Уцелевшие чертежи свидетельствуют, как Росси все время вносит изменения в первоначальный проект площади: отказывается от храма в центре, усиливает звучность центрального дома – задумав скульптуру на аттике и в нишах фасада, он как бы рождает «перекличку» с фасадом библиотеки. Это поправки, рожденные извечным стремлением Мастера к совершенству. Но были и другие, вызванные к жизни горькими обстоятельствами и высочайшими повелениями.

Еще только поднялись над землей первые этажи театра и зданий позади него, как среди купцов Гостиного двора начались пересуды и сговоры: собирается, мол, придворный архитектор открыть в первых этажах будущих домов торговые лавки и будет нам большое соперничество. Нельзя допустить ущерба интересам… 19 июля 1828 года «…санктпетербургские купцы, владеющие Гостиным двором и близлежащими местами, – коммерции советник Пономарев и другие, в числе 22 человек, утруждали Государя Императора всеподданнейшим прошением об отмене предполагаемого устройства лавок на вновь назначенных улицах от Невского проспекта до Чернышева моста».

Потом, когда возводили центральное здание на круглой площади, возникла необходимость снести служебное строение бывшего Воронцовского дворца, чтобы открыть широкий проезд от Фонтанки к Садовой. Жалобу на архитектора подало начальство Пажеского корпуса. Император изволил наложить строгую резолюцию: «Ломать чужого не следует». И пришлось нарушать композицию: в красивой трехпролетной арке закрыть один проем. Вдобавок ко всему возникла нужда вместе с архитектором А. Кавосом готовить чертежи и смету «на переделку лавок в каменном корпусе по Чернышеву переулку в жилой корпус и выстройку при оном служб…». А в заключение всех бед казначейство не сумело выкупить у обывателей землю для строения корпуса, симметричного зданию Министерства внутренних дел. Так и осталась Чернышева площадь неоконченной и не завершенной в единой манере…

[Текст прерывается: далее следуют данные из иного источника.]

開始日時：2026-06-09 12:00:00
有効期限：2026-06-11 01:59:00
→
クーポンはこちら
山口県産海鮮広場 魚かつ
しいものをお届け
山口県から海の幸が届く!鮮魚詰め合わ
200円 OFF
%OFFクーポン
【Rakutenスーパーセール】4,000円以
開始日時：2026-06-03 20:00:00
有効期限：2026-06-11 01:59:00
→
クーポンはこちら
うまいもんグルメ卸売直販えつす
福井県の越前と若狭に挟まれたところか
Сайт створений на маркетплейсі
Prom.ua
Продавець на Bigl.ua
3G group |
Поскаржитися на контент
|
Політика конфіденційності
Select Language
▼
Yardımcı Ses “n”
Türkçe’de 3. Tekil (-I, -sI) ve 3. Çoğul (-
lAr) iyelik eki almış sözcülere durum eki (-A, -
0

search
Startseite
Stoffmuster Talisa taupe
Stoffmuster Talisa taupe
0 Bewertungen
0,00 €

К 1834 году строение и наружная отделка всего огромного ансамбля были завершены. Только Карл Иванович уже стоял в стороне от дел. И некому было больше, «руководствуясь правилами справедливости и беспристрастия», просить награждения особо отличившимся работникам. Денежного поощрения за окончательное создание столь величественного и прекрасного ансамбля так никто и не получил…

II

Генерал-лейтенант Базен не мог забыть своего поражения. Мечтал о реванше и ждал удобного случая. Случай нашелся.

Еще в 1827 году в Обуховской больнице, построенной архитектором А. Михайловым 1-м, приключился пожар. Загорелась балка, проходившая рядом с печной трубой. Узнав о случившемся, император повелел: «Санкт-петербургского архитектора Михайлова за сделанную им оплошность… арестовать; и впредь, когда окажется, что пожар произошел от оплошности архитектора, таким же образом наказывать; о чем архитекторам объявить».

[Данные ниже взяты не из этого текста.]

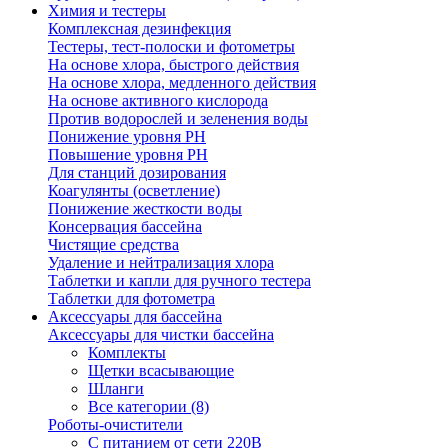
Химия и тестеры
Комплексная дезинфекция
Тестеры, тест-полоски и фотометры
На основе хлора, быстрого действия
На основе хлора, медленного действия
На основе активного кислорода
Против водорослей и зеленения воды
Понижение уровня РН
Повышение уровня РН
Для станций дозирования
Коагулянты (осветление)
Понижение жесткости воды
Консервация бассейна
Чистящие средства
Удаление и нейтрализация хлора
Таблетки и капли для ручного тестера
Таблетки для фотометра
Аксессуары для бассейна
Аксессуары для чистки бассейна
Комплекты
Щетки всасывающие
Шланги
Все категории (8)
Роботы-очистители
С питанием от сети 220В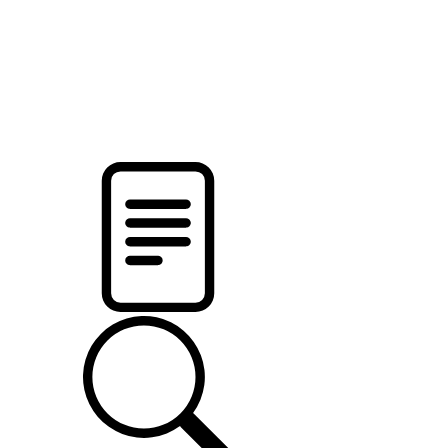
pristalica
.by
НОВОСТИ МИНСКОГО РАЙОНА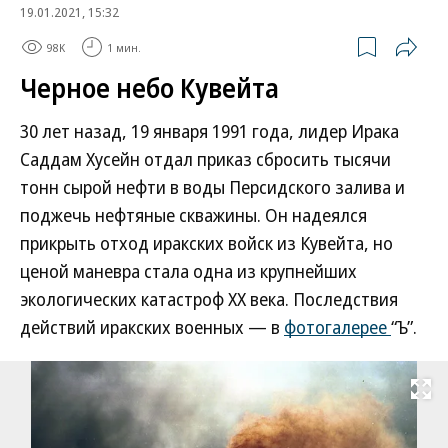
19.01.2021, 15:32
98K
1 мин.
Черное небо Кувейта
30 лет назад, 19 января 1991 года, лидер Ирака
Саддам Хусейн отдал приказ сбросить тысячи
тонн сырой нефти в воды Персидского залива и
поджечь нефтяные скважины. Он надеялся
прикрыть отход иракских войск из Кувейта, но
ценой маневра стала одна из крупнейших
экологических катастроф ХХ века. Последствия
действий иракских военных — в
фотогалерее
“Ъ”.
Развернуть на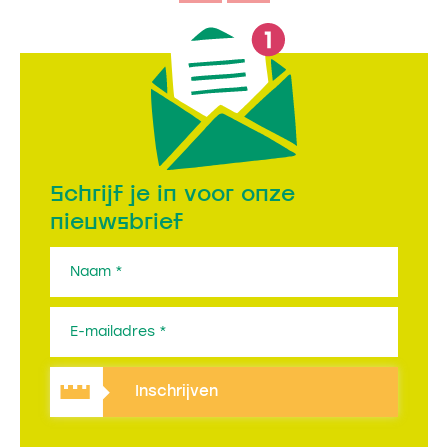
Schrijf je in voor onze
nieuwsbrief
Inschrijven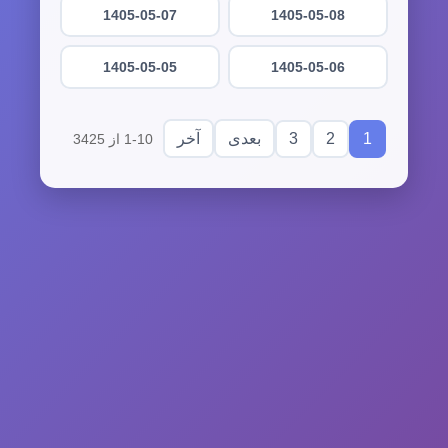
1405-05-07
1405-05-08
1405-05-05
1405-05-06
3
2
1
بعدی
آخر
1-10 از 3425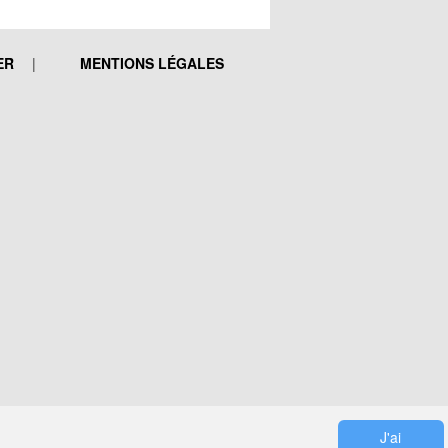
ER
MENTIONS LÉGALES
J'ai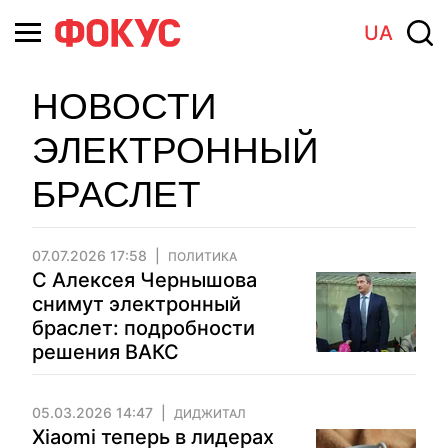
UA
НОВОСТИ
ЭЛЕКТРОННЫЙ
БРАСЛЕТ
07.07.2026 17:58
ПОЛИТИКА
С Алексея Чернышова
снимут электронный
браслет: подробности
решения ВАКС
05.03.2026 14:47
ДИДЖИТАЛ
Xiaomi теперь в лидерах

Прочитав сие высочайшее повеление, расписались архитекторы статские советники Стасов, Михайлов 2-й, Филиппов, коллежский советник Кашкин. Карл же Росси этот оскорбительный для каждого порядочного человека приказ подписать отказался. Неповиновение зодчего прозвучало для генерал-лейтенанта сигналом к началу наступления.

4 февраля 1831 года военному генерал-губернатору Петербурга генералу П. Эссену направлен рапорт-донос:

«Назначенный высочайшим рескриптом в третий день мая 1816 года… в числе прочих членов сего Комитета[9]9
  Речь здесь и далее идет о Комитете для строений и гидравлических работ в городе Санкт-Петербурге.


[Закрыть]
архитектор Росси, с самого учреждения сего Комитета, был столь мало деятелен в исполнении своих обязанностей… что неоднократно вынуждал… напоминать его о долге посещать заседания…

В 1823 году при построении дворца великого князя Михаила Павловича почившему Государю… Александру Павловичу благоугодно было освободить от занятий сего Комитета члена его архитектора Росси, но только впредь до окончательной отделки… дворца… Окончив построение дворца, архитектор Росси оказал к службе еще большее пренебрежение нежели прежде, прекратив совершенно посещение его заседаний…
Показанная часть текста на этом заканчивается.